Nick Blazquez, president of Africa for Diageo

For Diageo, Africa is more about beer than spirits, so the company has a different set of competitors here than in the rest of the world. “While spirits account for around 75% of Diageo's business globally,” Blazquez notes, “beer accounts for 75% of our business in Africa. Therefore, we compete far more directly head-to-head with the SABMillers and Heinekens of this world.” In spirits, while Diageo does battle with Pernod Ricard in South Africa, it is local firm Distel that also provides meaningful competition in the country. “Across the whole of Africa,” says Blazquez, “we've got 45% of the total spirits market - half of that is in South Africa. Distel has got 37% spirits share, with 90% of their business coming from South Africa.”

Diageo's presence in SA comes in the form of Brandhouse Beverages, a JV with Heineken and Namibia Breweries. Three years ago, Diageo and Heineken set about building what was – and still is – the first brewery for both companies in the country. “Our strategy is fairly simple,” says Blazquez. “The top ten markets in Africa account for about 80% of the profit pool. For us to realise our full possibilities from the continent, we'd like to participate directly in all of these profit pools, with our own in-market companies, doing our own thing, leveraging beer and spirits together. In South Africa, we had a strong spirits business. The country also accounts for around 35% of the profit pool in beer for Africa. We wanted direct access to that profit pool.”

With South Africa's beer market dominated by SABMiller, though, DIageo preferred to team up with another scale player rather than go it alone. “It's far better to partner with somebody like a Heineken or a Namibia Breweries, and get direct access to the profit pool through that,” Blazquez notes.
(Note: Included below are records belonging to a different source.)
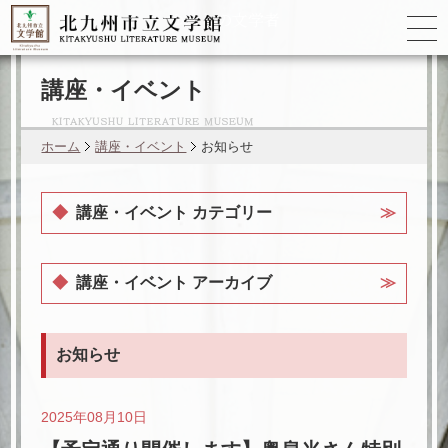
ゆかりの
文学者
講座・イベント
ホーム
講座・イベント
お知らせ
講座・イベント カテゴリー
講座・イベント アーカイブ
お知らせ
2025年08月10日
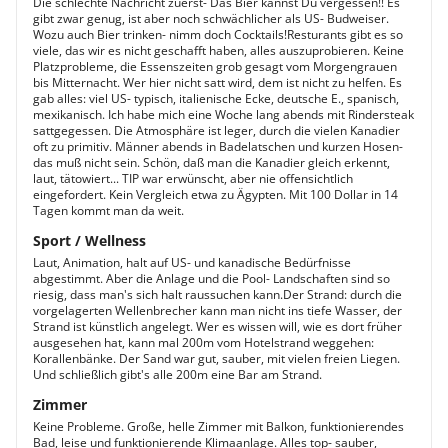
Die schlechte Nachricht zuerst- Das Bier kannst Du vergessen!! Es
gibt zwar genug, ist aber noch schwächlicher als US- Budweiser.
Wozu auch Bier trinken- nimm doch Cocktails!Resturants gibt es so
viele, das wir es nicht geschafft haben, alles auszuprobieren. Keine
Platzprobleme, die Essenszeiten grob gesagt vom Morgengrauen
bis Mitternacht. Wer hier nicht satt wird, dem ist nicht zu helfen. Es
gab alles: viel US- typisch, italienische Ecke, deutsche E., spanisch,
mexikanisch. Ich habe mich eine Woche lang abends mit Rindersteak
sattgegessen. Die Atmosphäre ist leger, durch die vielen Kanadier
oft zu primitiv. Männer abends in Badelatschen und kurzen Hosen-
das muß nicht sein. Schön, daß man die Kanadier gleich erkennt,
laut, tätowiert... TIP war erwünscht, aber nie offensichtlich
eingefordert. Kein Vergleich etwa zu Ägypten. Mit 100 Dollar in 14
Tagen kommt man da weit.
Sport / Wellness
Laut, Animation, halt auf US- und kanadische Bedürfnisse
abgestimmt. Aber die Anlage und die Pool- Landschaften sind so
riesig, dass man's sich halt raussuchen kann.Der Strand: durch die
vorgelagerten Wellenbrecher kann man nicht ins tiefe Wasser, der
Strand ist künstlich angelegt. Wer es wissen will, wie es dort früher
ausgesehen hat, kann mal 200m vom Hotelstrand weggehen:
Korallenbänke. Der Sand war gut, sauber, mit vielen freien Liegen.
Und schließlich gibt's alle 200m eine Bar am Strand.
Zimmer
Keine Probleme. Große, helle Zimmer mit Balkon, funktionierendes
Bad, leise und funktionierende Klimaanlage. Alles top- sauber,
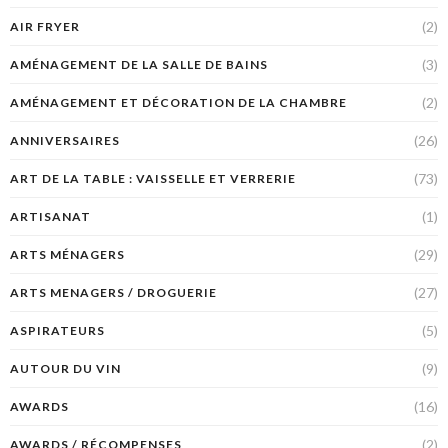
(2)
AIR FRYER
(3)
AMÉNAGEMENT DE LA SALLE DE BAINS
(2)
AMÉNAGEMENT ET DÉCORATION DE LA CHAMBRE
(26)
ANNIVERSAIRES
(73)
ART DE LA TABLE : VAISSELLE ET VERRERIE
(1)
ARTISANAT
(29)
ARTS MÉNAGERS
(27)
ARTS MENAGERS / DROGUERIE
(5)
ASPIRATEURS
(9)
AUTOUR DU VIN
(16)
AWARDS
(2)
AWARDS / RÉCOMPENSES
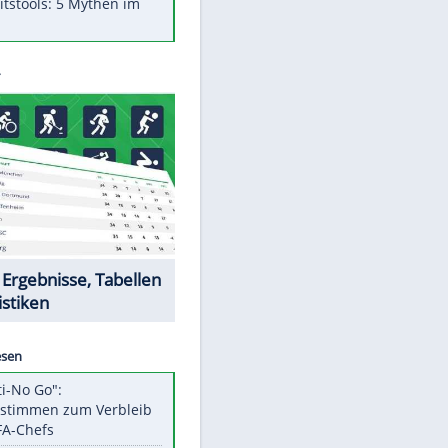
Was bei der Vogelfütterung
wirklich sinnvoll ist
"Infanti-No Go": Pressestimmen
zum Verbleib des FIFA-Chefs
Im Zeitraffer: Die Entwicklung
des Lenkrades
Lebensmittel, die nicht schlecht
werden
Sicherheitstools: 5 Mythen im
Check
Datencenter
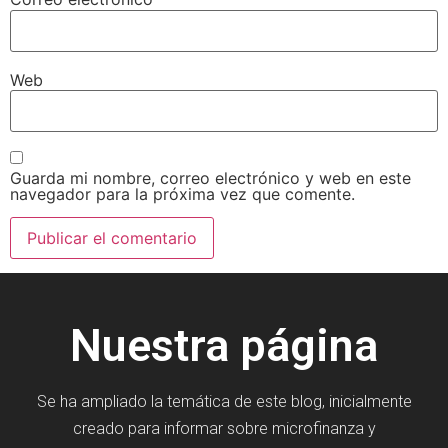
Web
Guarda mi nombre, correo electrónico y web en este
navegador para la próxima vez que comente.
Nuestra página
Se ha ampliado la temática de este blog, inicialmente
creado para informar sobre microfinanza y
“Secondly, beer and spirits together is a winning combination in Africa: it allows you greater consumer and customer insights, you can put both on the same trucks to make the same calls. When the Amstel brand was transferred (in 2007), we saw a big step-change in Brandhouse's share. So, we put in around 300 more salespeople, carrying beer and spirits. Subsequently, our spirits share has really accelerated. That's all down to fully utilising the route-to-market that we've established.”

Such a success could see the JV model replicated in other African markets, then, surely. “Each market is different,” Blazquez counters. “Do we really need it in Kenya, where we have over 90% market share, or, in Nigeria, where we've got about 40% value share? I'm not sure what additional value Heineken would bring to our businesses there.

“I don't think we'll see Heineken and Diageo coming together further in the continent. The cultural fit's great, but we're both enjoying good growth.”

Going forward, then, which markets can we expect to see Diageo focus on on the continent? “Angola and DRC (Democratic Republic of Congo),” Blazquez snaps straight back. “Angola is huge; the economy has grown eight-fold since 2002. Luanda is like downtown New York! It's a big spirits profit pool, and it'll grow rapidly: Loads of natural resources, with infrastructure being laid down. I'd like to be participating there directly.”

“I was dissatisfied with our presence in Tanzania and Ethiopia. We said we would fix those, we have. So, I intend to fix Angola and DRC.”

Blazquez has yet to make up his mind how he will fix the two markets. “We could go directly in there with spirits, and import,” he mulls. “We could build a greenfield, or we could acquire something that's available. One of the advantages that we've got in Angola is that Scotch is so well appreciated there. We can build off that strength. I suspect that, whatever we do will be spirits-led in the first instance.”

During our time together, I've been struck at how strong a handle Blazquez has on Diageo's numbers – there's been no “I'll get back to you with those” moments during the hour. He used to be an accountant, I figure.

“No, I was a university professor,” he corrects. “I used to teach vets and medics at Bristol University. I'm a scientist, with a PHD in physiology.”

I ask if he'll take a look at a strange growth on my leg. He politely declines. “I left when I was about 30,” he says. “I've been with Diageo for the last 23 years.”